CUP Server Recovery – The Proper Way

Howdy!

If you ever happen to be tasked with recovery of CUCM IM & Presence (a newer name for CUP) server, perhaps this post will help you.

Disclaimer: The following recovery process worked for me (and I have a number of successful recoveries under my belt), and while every step has been taken to provide my readers with accurate information, please use your discretion before taking any decisions based on the contents of this post. You may want to validate some or all of the steps with a Cisco TAC engineer.

Step 1: Preserve your existing backups! If you have DRF backups in place, save them by copying the backup files to a safe place. Why? Existing backup copies can be overwritten by newer backup jobs (say, in case the restore process takes you longer than expected and you have selected to keep only a couple of most recent backups when you configured Backup Device in DRS).

Step 2: In CUCM, unassign all users from the existing Presence Group.

Step 3: Delete Presence Group and delete the failed CUP server from System -> Server in CUCM.

Step 4: Add the CUP node back to CUCM with the same name under System -> Server. A default Presence Group is created and the CUP node is added to it – that’s fine.

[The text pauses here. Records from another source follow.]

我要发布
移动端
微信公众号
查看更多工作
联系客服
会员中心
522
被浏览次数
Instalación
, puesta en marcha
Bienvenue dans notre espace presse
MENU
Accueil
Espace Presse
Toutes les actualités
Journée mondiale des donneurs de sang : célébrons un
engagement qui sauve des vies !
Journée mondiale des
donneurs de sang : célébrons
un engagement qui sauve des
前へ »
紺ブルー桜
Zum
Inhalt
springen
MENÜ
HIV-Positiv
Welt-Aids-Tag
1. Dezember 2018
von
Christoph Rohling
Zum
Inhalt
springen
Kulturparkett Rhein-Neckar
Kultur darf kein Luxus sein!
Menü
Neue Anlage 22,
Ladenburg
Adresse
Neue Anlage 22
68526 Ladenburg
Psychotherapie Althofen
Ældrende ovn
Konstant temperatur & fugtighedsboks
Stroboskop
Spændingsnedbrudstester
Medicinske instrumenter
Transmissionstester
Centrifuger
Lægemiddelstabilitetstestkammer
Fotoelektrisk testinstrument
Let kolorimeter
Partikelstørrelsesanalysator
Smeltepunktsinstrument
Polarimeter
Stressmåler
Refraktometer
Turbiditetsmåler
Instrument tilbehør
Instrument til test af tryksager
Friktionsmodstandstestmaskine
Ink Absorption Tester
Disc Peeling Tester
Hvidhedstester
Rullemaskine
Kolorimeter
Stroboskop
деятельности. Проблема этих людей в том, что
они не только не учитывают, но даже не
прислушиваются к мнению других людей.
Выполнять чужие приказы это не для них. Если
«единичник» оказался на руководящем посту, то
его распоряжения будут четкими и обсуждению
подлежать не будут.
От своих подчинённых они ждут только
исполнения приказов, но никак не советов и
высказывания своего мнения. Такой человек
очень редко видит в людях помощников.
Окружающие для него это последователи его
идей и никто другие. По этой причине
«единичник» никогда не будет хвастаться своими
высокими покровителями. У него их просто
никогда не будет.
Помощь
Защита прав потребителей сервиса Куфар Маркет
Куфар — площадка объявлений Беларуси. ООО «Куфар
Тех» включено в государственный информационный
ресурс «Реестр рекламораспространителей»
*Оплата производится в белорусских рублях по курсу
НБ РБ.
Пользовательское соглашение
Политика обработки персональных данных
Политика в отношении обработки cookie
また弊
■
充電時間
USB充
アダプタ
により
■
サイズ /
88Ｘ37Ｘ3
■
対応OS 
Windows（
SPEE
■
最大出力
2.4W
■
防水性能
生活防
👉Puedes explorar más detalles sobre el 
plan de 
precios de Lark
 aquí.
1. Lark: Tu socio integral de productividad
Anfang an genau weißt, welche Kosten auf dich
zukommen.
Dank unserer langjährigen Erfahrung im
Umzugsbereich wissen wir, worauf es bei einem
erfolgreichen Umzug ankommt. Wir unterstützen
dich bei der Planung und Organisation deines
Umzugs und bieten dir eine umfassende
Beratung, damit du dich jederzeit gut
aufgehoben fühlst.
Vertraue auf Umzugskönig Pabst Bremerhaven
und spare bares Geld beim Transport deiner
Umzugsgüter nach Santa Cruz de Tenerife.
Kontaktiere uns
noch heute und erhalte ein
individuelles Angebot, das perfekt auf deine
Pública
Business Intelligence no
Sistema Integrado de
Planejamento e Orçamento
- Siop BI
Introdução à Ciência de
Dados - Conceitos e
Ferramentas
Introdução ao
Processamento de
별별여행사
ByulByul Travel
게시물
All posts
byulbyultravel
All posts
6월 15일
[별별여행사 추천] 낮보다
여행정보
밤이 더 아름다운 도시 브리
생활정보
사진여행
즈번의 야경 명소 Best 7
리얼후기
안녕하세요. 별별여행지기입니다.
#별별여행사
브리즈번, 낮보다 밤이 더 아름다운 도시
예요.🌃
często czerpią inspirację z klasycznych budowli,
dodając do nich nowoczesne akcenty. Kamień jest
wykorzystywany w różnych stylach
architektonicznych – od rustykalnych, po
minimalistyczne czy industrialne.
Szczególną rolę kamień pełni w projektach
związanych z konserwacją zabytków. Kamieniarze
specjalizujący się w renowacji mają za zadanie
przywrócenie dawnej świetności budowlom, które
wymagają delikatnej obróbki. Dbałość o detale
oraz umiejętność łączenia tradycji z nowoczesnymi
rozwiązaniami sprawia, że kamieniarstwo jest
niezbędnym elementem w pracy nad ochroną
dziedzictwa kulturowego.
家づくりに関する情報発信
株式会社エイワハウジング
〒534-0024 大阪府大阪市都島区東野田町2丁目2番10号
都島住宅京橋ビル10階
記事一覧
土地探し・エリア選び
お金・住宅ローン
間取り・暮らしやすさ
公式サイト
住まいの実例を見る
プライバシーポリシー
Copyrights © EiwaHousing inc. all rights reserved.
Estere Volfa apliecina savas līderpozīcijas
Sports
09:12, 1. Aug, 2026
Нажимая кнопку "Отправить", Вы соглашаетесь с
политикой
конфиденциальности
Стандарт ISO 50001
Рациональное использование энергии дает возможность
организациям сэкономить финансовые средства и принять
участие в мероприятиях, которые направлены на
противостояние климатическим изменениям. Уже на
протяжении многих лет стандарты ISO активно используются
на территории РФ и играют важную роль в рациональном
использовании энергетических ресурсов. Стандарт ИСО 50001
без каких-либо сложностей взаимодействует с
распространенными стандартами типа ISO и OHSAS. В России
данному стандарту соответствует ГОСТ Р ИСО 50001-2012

Step 5: Proceed with a fresh install of the CUP node. Note: the version should match exactly the one of the failed node.
Hint: all CUP ISOs that are available for download on CCO are bootable, so you do not have to use any tricks to turn non-bootable ISO into a bootable one.

Step 6: Proceed with DRS recovery. Now, this is important: you must perform full cluster recovery (restore both CUP and CUCM) from your backup. Why? Well, since the CUP node has been deleted and re-added in steps 3 and 4 above, the CUP server will have a new PKID in CUCM database. If you just recover the CUP node without recovering CUCM database, the node will have a different (old) PKID and thus would no longer match new PKID recorded in CUCM. As a result, certain services will not start in CUP and you will see the following error in CUP: “The IM&P Publisher node was deleted from the CUCM server list. This node needs to be reinstalled.”

Step 7: Once the restore process completes, restart CUCM Pub first (utils system restart), wait for it to come up, then restart CUCM Sub and CUP Pub.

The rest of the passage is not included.